Page-level text extractions -
§
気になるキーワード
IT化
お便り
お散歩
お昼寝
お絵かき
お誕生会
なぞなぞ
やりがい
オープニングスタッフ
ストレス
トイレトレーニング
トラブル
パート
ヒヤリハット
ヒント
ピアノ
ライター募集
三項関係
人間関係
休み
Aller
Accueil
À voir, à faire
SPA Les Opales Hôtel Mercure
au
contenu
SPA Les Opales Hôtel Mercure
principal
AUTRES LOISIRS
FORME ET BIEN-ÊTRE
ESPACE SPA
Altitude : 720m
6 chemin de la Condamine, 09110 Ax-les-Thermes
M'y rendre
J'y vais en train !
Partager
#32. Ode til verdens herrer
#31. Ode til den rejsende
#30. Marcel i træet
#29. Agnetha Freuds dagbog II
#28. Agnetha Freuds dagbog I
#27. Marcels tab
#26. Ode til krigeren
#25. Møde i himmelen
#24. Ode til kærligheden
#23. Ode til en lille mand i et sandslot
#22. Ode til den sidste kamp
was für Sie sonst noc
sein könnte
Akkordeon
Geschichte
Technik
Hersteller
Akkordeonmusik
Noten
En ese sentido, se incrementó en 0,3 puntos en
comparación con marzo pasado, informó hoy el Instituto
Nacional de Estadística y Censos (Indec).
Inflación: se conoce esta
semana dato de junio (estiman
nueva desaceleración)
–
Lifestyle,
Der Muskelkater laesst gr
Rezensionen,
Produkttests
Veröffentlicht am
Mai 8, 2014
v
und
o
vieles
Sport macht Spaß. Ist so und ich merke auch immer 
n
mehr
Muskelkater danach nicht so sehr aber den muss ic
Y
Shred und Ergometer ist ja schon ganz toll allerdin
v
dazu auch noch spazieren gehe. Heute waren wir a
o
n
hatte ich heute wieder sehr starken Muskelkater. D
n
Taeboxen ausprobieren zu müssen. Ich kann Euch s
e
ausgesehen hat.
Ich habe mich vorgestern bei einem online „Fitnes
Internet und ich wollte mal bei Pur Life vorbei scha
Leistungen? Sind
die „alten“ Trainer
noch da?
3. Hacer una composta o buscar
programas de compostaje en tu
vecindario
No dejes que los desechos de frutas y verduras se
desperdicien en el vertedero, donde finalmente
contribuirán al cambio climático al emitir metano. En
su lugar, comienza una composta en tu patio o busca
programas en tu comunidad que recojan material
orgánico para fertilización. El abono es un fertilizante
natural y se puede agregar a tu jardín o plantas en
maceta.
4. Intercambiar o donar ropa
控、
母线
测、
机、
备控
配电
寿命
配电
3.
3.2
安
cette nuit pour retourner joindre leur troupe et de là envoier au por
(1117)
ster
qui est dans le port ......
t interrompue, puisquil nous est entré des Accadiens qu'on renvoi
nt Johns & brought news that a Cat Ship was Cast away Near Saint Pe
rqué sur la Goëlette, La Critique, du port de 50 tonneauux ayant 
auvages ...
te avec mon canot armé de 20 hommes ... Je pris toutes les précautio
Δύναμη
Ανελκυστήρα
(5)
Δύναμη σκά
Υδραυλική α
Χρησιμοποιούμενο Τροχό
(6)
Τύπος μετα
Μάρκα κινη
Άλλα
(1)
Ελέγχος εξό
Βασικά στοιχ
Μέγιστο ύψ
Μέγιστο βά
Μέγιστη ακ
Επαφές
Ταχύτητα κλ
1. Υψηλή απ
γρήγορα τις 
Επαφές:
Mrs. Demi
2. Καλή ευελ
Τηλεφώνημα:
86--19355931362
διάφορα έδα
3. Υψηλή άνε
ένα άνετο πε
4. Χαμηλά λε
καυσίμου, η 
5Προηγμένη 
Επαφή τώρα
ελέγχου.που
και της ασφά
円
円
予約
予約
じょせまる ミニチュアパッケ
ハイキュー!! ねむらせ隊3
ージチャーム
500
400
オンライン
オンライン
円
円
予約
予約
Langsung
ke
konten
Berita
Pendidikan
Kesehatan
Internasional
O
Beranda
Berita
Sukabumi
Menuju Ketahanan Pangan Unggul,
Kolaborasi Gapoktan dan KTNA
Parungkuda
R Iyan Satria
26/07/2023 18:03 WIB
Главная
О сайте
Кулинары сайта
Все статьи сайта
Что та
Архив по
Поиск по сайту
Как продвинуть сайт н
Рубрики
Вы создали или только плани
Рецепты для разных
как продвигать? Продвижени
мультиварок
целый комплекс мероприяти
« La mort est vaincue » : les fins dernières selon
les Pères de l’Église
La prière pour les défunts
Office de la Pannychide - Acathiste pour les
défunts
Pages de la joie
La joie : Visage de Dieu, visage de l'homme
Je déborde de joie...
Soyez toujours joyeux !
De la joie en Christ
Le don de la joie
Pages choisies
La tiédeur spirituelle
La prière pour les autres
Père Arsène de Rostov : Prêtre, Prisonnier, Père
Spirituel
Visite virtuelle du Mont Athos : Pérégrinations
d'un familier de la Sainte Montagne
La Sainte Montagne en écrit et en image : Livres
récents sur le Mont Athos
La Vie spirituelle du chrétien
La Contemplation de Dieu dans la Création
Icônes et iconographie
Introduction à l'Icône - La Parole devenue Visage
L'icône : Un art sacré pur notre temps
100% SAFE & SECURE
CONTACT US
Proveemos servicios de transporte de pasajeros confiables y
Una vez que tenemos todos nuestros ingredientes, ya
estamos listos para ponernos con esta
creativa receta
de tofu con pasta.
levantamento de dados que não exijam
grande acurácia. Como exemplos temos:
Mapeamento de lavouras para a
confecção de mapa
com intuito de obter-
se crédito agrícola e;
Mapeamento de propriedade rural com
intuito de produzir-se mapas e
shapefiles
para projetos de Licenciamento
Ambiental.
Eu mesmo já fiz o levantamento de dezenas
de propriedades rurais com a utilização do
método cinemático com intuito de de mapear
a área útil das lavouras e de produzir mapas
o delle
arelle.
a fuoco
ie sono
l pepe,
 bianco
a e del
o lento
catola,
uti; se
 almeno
§
Task brief - All of the entries above are to be written out again exactly.

Solved problem -
気になるキーワード
IT化
お便り
お散歩
お昼寝
お絵かき
お誕生会
なぞなぞ
やりがい
オープニングスタッフ
ストレス
トイレトレーニング
トラブル
パート
ヒヤリハット
ヒント
ピアノ
ライター募集
三項関係
人間関係
休み
Aller
Accueil
À voir, à faire
SPA Les Opales Hôtel Mercure
au
contenu
SPA Les Opales Hôtel Mercure
principal
AUTRES LOISIRS
FORME ET BIEN-ÊTRE
ESPACE SPA
Altitude : 720m
6 chemin de la Condamine, 09110 Ax-les-Thermes
M'y rendre
J'y vais en train !
Partager
#32. Ode til verdens herrer
#31. Ode til den rejsende
#30. Marcel i træet
#29. Agnetha Freuds dagbog II
#28. Agnetha Freuds dagbog I
#27. Marcels tab
#26. Ode til krigeren
#25. Møde i himmelen
#24. Ode til kærligheden
#23. Ode til en lille mand i et sandslot
#22. Ode til den sidste kamp
was für Sie sonst noc
sein könnte
Akkordeon
Geschichte
Technik
Hersteller
Akkordeonmusik
Noten
En ese sentido, se incrementó en 0,3 puntos en
comparación con marzo pasado, informó hoy el Instituto
Nacional de Estadística y Censos (Indec).
Inflación: se conoce esta
semana dato de junio (estiman
nueva desaceleración)
–
Lifestyle,
Der Muskelkater laesst gr
Rezensionen,
Produkttests
Veröffentlicht am
Mai 8, 2014
v
und
o
vieles
Sport macht Spaß. Ist so und ich merke auch immer 
n
mehr
Muskelkater danach nicht so sehr aber den muss ic
Y
Shred und Ergometer ist ja schon ganz toll allerdin
v
dazu auch noch spazieren gehe. Heute waren wir a
o
n
hatte ich heute wieder sehr starken Muskelkater. D
n
Taeboxen ausprobieren zu müssen. Ich kann Euch s
e
ausgesehen hat.
Ich habe mich vorgestern bei einem online „Fitnes
Internet und ich wollte mal bei Pur Life vorbei scha
Leistungen? Sind
die „alten“ Trainer
noch da?
3. Hacer una composta o buscar
programas de compostaje en tu
vecindario
No dejes que los desechos de frutas y verduras se
desperdicien en el vertedero, donde finalmente
contribuirán al cambio climático al emitir metano. En
su lugar, comienza una composta en tu patio o busca
programas en tu comunidad que recojan material
orgánico para fertilización. El abono es un fertilizante
natural y se puede agregar a tu jardín o plantas en
maceta.
4. Intercambiar o donar ropa
控、
母线
测、
机、
备控
配电
寿命
配电
3.
3.2
安
cette nuit pour retourner joindre leur troupe et de là envoier au por
(1117)
ster
qui est dans le port ......
t interrompue, puisquil nous est entré des Accadiens qu'on renvoi
nt Johns & brought news that a Cat Ship was Cast away Near Saint Pe
rqué sur la Goëlette, La Critique, du port de 50 tonneauux ayant 
auvages ...
te avec mon canot armé de 20 hommes ... Je pris toutes les précautio
Δύναμη
Ανελκυστήρα
(5)
Δύναμη σκά
Υδραυλική α
Χρησιμοποιούμενο Τροχό
(6)
Τύπος μετα
Μάρκα κινη
Άλλα
(1)
Ελέγχος εξό
Βασικά στοιχ
Μέγιστο ύψ
Μέγιστο βά
Μέγιστη ακ
Επαφές
Ταχύτητα κλ
1. Υψηλή απ
γρήγορα τις 
Επαφές:
Mrs. Demi
2. Καλή ευελ
Τηλεφώνημα:
86--19355931362
διάφορα έδα
3. Υψηλή άνε
ένα άνετο πε
4. Χαμηλά λε
καυσίμου, η 
5Προηγμένη 
Επαφή τώρα
ελέγχου.που
και της ασφά
円
円
予約
予約
じょせまる ミニチュアパッケ
ハイキュー!! ねむらせ隊3
ージチャーム
500
400
オンライン
オンライン
円
円
予約
予約
Langsung
ke
konten
Berita
Pendidikan
Kesehatan
Internasional
O
Beranda
Berita
Sukabumi
Menuju Ketahanan Pangan Unggul,
Kolaborasi Gapoktan dan KTNA
Parungkuda
R Iyan Satria
26/07/2023 18:03 WIB
Главная
О сайте
Кулинары сайта
Все статьи сайта
Что та
Архив по
Поиск по сайту
Как продвинуть сайт н
Рубрики
Вы создали или только плани
Рецепты для разных
как продвигать? Продвижени
мультиварок
целый комплекс мероприяти
« La mort est vaincue » : les fins dernières selon
les Pères de l’Église
La prière pour les défunts
Office de la Pannychide - Acathiste pour les
défunts
Pages de la joie
La joie : Visage de Dieu, visage de l'homme
Je déborde de joie...
Soyez toujours joyeux !
De la joie en Christ
Le don de la joie
Pages choisies
La tiédeur spirituelle
La prière pour les autres
Père Arsène de Rostov : Prêtre, Prisonnier, Père
Spirituel
Visite virtuelle du Mont Athos : Pérégrinations
d'un familier de la Sainte Montagne
La Sainte Montagne en écrit et en image : Livres
récents sur le Mont Athos
La Vie spirituelle du chrétien
La Contemplation de Dieu dans la Création
Icônes et iconographie
Introduction à l'Icône - La Parole devenue Visage
L'icône : Un art sacré pur notre temps
100% SAFE & SECURE
CONTACT US
Proveemos servicios de transporte de pasajeros confiables y
Una vez que tenemos todos nuestros ingredientes, ya
estamos listos para ponernos con esta
creativa receta
de tofu con pasta.
levantamento de dados que não exijam
grande acurácia. Como exemplos temos:
Mapeamento de lavouras para a
confecção de mapa
com intuito de obter-
se crédito agrícola e;
Mapeamento de propriedade rural com
intuito de produzir-se mapas e
shapefiles
para projetos de Licenciamento
Ambiental.
Eu mesmo já fiz o levantamento de dezenas
de propriedades rurais com a utilização do
método cinemático com intuito de de mapear
a área útil das lavouras e de produzir mapas
o delle
arelle.
a fuoco
ie sono
l pepe,
 bianco
a e del
o lento
catola,
uti; se
 almeno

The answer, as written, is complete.